Maritime Packers in the 1970's
Beulah Jane Wright was born in River John where she lives today. As a teenager she followed her brother to work the crab at Lismore and then to Maritime Packers in Caribou. She remembers a carload of folks commuting to Caribou from River John. At Caribou, she discovered she was good with the numbers and with people, attributes that shaped her rest of her working life. At the factory she began to help fisherman with their taxes, a task she maintained for years afterward.
Beulah's photographs of her days working in Caribou Harbour reflect the vivid sense of community that surrounded the seasonal fisheries. The working environment was multi generational and bustling. Yet change was coming as the business of fishing consolidated and the canneries at Caribou began to decline.

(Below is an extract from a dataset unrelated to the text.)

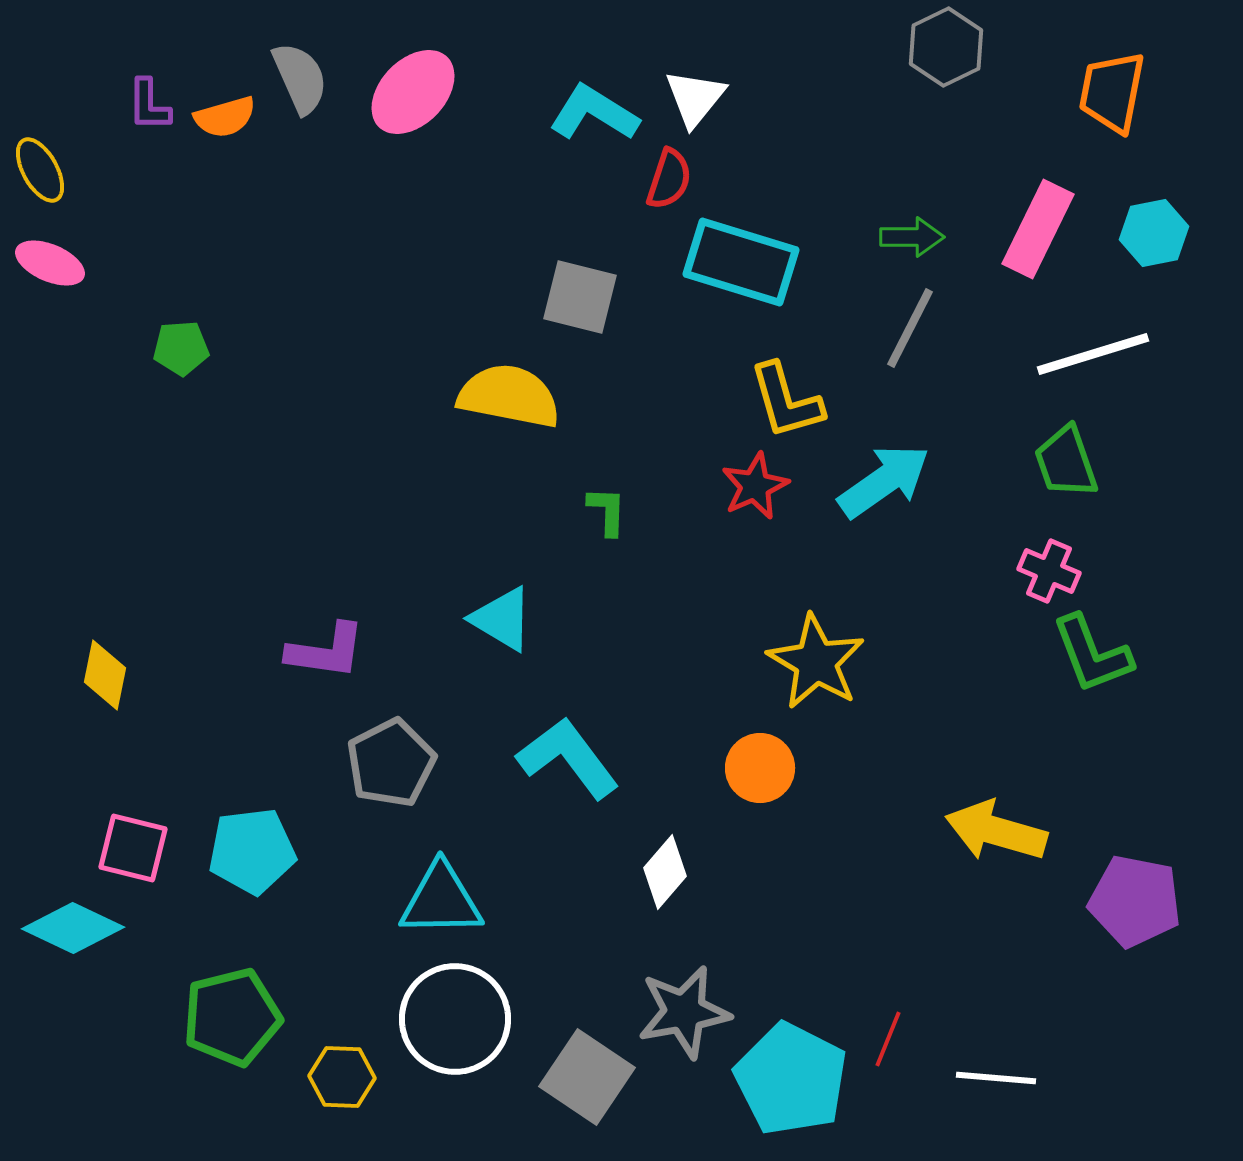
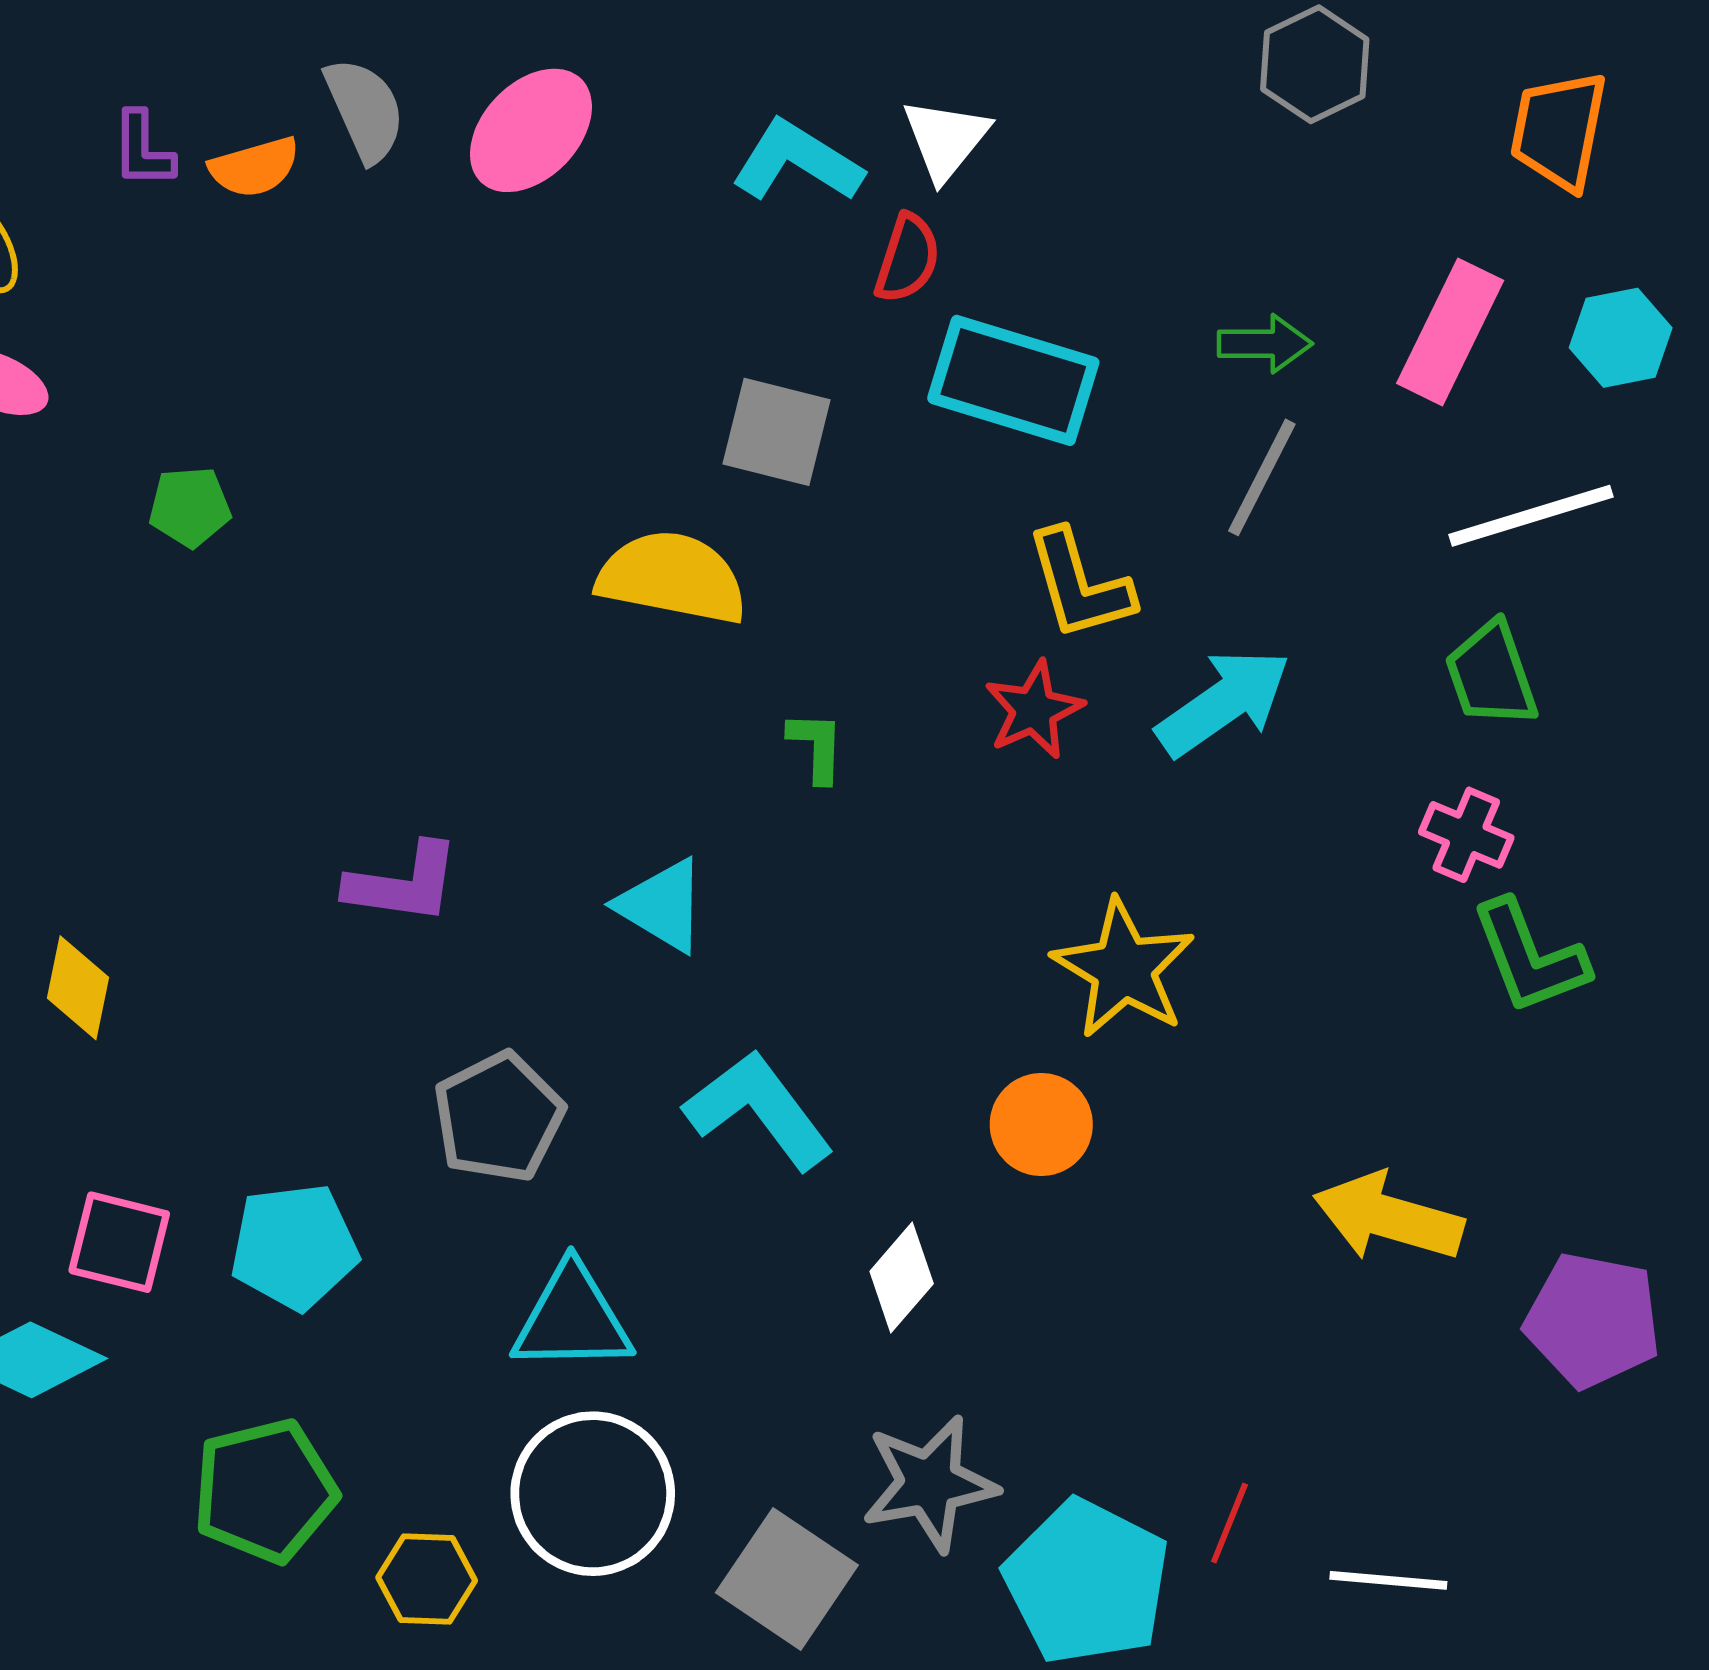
purple L-shape: (326, 651) -> (403, 883), moved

Beulah worked at Maritimes Packers in the early 70’s. By 1966 the Broidy family had sold the plant to National Sea Products. By the mid 1970's, the plant had fewer workers and had no longer boarded seasonal workers. The Acadian presence diminished. There were more traps but lighter catches. Local lobster canneries numbered 3 in 1979 down from 17 in 1920.
In 1971 Beulah photographed a boat going through the Little Entrance. A decade later the Little Entrance would be silted over and soon after the Maritime Packers would close completely.
Beulah went on to become an adult educator. She traveled Nova Scotia extensively teaching business skills to fishers and farmers. She is an avid genealogy researcher sought out for expertise in Maritime family history. She is also an avid collector of porcelain teacups, a hobby begun as an itinerant teacher.